ABA Raises Concerns Over FRB's Draft Climate Principles

In a comment letter on the FRB's "Principles for Climate-Related Financial Risk Management for Large Financial Institutions," the American Bankers Association supported efforts to create "a high-level guide for the largest institutions," but raised concerns on both substance and process.

Background

As previously covered, the FRB's proposed principles aim to provide banks with "a high-level framework for the safe and sound management of exposures to climate-related financial risks for Board-supervised financial institutions with over $100 billion in assets." The draft principles cover the areas of (i) governance, (ii) policies, procedures and limits, (iii) strategic planning, (iv) risk management, (v) data, risk measurement and reporting, and (vi) scenario analysis.
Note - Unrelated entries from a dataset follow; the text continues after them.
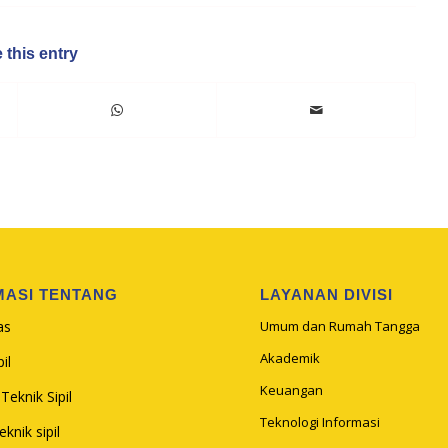
 this entry
MASI TENTANG
LAYANAN DIVISI
as
Umum dan Rumah Tangga
Akademik
il
Keuangan
Teknik Sipil
Teknologi Informasi
knik sipil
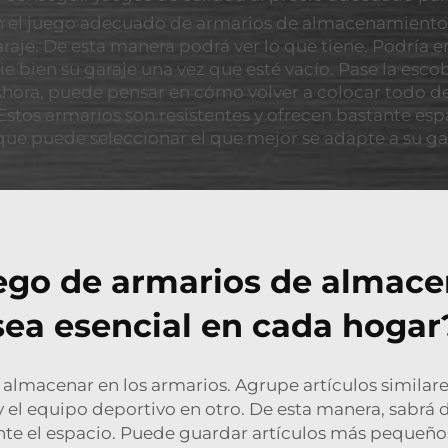
 el juego adecuado de armarios de almacenamiento, e
raje. De esta manera podrá ver lo que tiene. Podría e
pie bien su garaje una vez que esté vacío. Pase la esc
 Ahora, puede pensar en cómo volver a colocar todo d
stos armarios son resistentes y ofrecen bastante es
que puede seleccionar el que mejor se adapte a su ga
ego de armarios de almace
sea esencial en cada hogar
lmacenar en los armarios. Agrupe artículos similare
 el equipo deportivo en otro. De esta manera, sabrá 
te el espacio. Puede guardar artículos más pequeños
The FRB also included risk assessment principles to describe how climate-related financial risks can be addressed in various risk categories.

Areas of Support

The ABA supported provisions in the FRB's proposed principles, including:

  • flexibility in allowing for climate-related financial risks to be incorporated into existing risk types and risk management frameworks; and

  • the FRB's acknowledgment that organizations should modify risk-management practices to the "nature, scope, and risk of their activities."

The ABA said that the principles should account for the possibility that climate-risk management practices may "differ not only among supervised organizations, but also within an organization's different operations or lines of business."

Recommended Changes

The ABA outlined reservations on both substance and process, including opposition to:

  • provisions that may be interpreted as obligating banks to "adopt lending limits related to climate-related financial risk regardless of materiality";

  • overly prescriptive board and management requirements that would obligate boards and management to go beyond their roles on climate risk; and

  • the FRB's stated approach that, in measurements and controls, management should include "corresponding measures of conservatism" (i.e., the accounting principle that leans toward worst-case scenarios as opposed to all plausible scenarios, which the ABA said could result in significant differences from the rest of an institution's risk and capital management practices and have other adverse outcomes).

The ABA also called for more clarity with respect to U.S. operations of foreign banking organizations ("FBOs"), and was specifically concerned with FBO governance and the management of risk in the United States.

With respect to process, the ABA raised concerns that the FRB's proposed principles differ from those developed by the FDIC and the OCC. Observing how the FRB's principles align with guidance from the Basel Committee on Banking Supervision that was issued following the FDIC and OCC proposed principles, the ABA urged the agencies to better align their final principles and maintain a "robust and transparent process." In addition, the ABA stated the proposed principles are not appropriate for smaller institutions, and called on the agencies to work together to ensure the final principles do not impact smaller institutions through the supervisory process.